*** Opening Data supplied ***
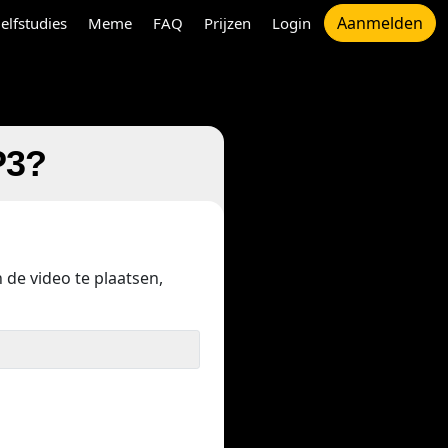
Aanmelden
elfstudies
Meme
FAQ
Prijzen
Login
P3?
 de video te plaatsen,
*** Closing Data supplied ***
What you have to do: Return every entry from the listing above exactly as it stands, leaving out any picture.

Exercise result:
Aanmelden
elfstudies
Meme
FAQ
Prijzen
Login
P3?
 de video te plaatsen,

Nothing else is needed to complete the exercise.